Stored data:

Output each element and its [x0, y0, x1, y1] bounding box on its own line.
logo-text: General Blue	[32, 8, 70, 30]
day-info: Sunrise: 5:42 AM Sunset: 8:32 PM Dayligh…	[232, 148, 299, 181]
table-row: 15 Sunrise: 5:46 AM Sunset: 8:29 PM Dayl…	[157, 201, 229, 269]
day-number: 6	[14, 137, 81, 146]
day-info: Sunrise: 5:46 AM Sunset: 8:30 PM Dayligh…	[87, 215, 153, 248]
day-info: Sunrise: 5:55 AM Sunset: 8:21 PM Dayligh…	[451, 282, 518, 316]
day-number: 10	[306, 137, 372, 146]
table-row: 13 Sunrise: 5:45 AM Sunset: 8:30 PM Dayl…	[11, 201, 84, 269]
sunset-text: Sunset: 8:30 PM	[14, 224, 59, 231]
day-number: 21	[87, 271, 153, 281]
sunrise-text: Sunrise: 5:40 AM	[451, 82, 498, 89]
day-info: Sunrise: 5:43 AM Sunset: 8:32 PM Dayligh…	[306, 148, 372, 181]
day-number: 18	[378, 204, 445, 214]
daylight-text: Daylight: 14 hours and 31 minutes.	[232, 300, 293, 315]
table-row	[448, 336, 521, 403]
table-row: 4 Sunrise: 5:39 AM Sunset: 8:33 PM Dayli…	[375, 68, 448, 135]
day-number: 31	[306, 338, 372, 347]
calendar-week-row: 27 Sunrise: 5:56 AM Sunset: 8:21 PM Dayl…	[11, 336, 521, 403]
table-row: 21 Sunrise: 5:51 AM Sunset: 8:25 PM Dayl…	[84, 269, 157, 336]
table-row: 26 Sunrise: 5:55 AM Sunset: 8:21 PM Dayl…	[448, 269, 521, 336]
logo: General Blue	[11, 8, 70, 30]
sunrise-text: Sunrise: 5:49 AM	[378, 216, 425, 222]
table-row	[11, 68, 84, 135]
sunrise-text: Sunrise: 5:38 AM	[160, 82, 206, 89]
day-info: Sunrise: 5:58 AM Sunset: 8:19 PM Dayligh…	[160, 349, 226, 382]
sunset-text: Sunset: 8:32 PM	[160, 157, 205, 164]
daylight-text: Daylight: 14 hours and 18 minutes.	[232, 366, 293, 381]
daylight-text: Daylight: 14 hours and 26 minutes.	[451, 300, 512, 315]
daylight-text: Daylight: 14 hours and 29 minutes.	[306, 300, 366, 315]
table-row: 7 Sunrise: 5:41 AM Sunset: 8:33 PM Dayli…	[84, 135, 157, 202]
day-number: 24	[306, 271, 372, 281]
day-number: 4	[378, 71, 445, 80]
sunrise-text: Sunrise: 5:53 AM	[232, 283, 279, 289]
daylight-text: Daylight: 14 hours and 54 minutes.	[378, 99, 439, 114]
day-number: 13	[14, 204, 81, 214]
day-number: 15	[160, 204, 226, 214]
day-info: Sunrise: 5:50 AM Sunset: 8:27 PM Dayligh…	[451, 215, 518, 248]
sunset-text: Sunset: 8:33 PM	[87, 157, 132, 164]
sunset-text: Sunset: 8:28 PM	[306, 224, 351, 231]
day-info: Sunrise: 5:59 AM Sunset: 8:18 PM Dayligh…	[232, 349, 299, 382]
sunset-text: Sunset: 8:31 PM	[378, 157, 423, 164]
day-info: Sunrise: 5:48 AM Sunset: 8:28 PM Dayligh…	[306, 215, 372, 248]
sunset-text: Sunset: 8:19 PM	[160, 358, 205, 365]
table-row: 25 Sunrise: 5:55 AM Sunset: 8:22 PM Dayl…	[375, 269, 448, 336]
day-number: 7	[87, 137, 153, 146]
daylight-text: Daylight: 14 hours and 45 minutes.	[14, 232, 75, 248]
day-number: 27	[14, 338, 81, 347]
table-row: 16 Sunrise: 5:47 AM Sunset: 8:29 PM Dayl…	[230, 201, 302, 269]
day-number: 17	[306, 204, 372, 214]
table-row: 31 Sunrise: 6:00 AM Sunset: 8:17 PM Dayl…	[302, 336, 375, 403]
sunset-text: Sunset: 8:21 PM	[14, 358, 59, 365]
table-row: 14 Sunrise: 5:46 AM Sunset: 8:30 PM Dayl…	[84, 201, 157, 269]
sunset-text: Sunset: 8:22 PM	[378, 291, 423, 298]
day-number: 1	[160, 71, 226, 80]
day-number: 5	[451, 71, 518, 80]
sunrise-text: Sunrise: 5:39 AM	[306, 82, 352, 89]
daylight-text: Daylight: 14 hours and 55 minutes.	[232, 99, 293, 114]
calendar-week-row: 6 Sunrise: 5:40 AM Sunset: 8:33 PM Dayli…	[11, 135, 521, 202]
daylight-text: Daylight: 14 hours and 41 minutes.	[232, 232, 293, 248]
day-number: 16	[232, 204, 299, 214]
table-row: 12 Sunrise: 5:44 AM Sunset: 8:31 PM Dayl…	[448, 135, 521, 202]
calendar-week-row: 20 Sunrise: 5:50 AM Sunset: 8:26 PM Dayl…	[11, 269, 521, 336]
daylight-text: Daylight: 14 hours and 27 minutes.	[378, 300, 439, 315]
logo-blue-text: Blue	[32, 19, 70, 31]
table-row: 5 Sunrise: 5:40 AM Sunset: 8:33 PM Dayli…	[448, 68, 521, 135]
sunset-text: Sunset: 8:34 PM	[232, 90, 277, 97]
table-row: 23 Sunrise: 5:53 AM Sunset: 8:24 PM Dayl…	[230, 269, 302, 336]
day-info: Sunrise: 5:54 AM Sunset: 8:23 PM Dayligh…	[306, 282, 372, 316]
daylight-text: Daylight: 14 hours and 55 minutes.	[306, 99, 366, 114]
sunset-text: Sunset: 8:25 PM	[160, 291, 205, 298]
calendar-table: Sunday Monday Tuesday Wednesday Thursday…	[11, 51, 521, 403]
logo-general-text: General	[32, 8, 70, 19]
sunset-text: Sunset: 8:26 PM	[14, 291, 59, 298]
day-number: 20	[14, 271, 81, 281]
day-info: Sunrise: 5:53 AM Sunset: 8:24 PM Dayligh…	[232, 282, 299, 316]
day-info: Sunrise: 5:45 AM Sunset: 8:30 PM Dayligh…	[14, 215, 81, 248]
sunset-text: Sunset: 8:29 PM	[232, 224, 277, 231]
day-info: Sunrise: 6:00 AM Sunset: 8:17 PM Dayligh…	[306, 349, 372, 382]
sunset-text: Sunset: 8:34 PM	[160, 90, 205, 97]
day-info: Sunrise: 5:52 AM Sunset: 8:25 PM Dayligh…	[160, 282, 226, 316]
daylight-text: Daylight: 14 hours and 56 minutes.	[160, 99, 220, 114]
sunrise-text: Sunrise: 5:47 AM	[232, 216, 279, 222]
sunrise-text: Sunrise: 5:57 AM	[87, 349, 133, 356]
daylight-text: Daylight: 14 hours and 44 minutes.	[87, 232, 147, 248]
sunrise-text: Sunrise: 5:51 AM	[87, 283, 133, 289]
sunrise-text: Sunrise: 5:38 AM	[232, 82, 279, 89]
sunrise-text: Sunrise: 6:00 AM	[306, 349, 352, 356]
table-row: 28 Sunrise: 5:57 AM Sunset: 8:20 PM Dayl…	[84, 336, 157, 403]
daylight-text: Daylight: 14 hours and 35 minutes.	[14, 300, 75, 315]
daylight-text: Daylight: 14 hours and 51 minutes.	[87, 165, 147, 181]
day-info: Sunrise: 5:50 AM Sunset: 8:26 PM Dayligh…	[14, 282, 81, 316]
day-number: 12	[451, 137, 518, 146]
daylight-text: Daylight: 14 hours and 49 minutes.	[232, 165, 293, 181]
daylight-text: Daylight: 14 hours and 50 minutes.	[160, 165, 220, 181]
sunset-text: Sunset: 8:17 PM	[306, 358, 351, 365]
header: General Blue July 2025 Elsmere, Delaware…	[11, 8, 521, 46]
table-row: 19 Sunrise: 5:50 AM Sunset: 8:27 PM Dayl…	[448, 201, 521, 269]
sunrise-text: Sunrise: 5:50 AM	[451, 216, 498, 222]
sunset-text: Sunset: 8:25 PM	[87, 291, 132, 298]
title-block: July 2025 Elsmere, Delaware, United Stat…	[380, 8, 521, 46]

Work to complete: I need each line from the listing where the word "General" occurs.

Expected answer:
logo-text: General Blue	[32, 8, 70, 30]
logo: General Blue	[11, 8, 70, 30]
logo-general-text: General	[32, 8, 70, 19]
header: General Blue July 2025 Elsmere, Delaware…	[11, 8, 521, 46]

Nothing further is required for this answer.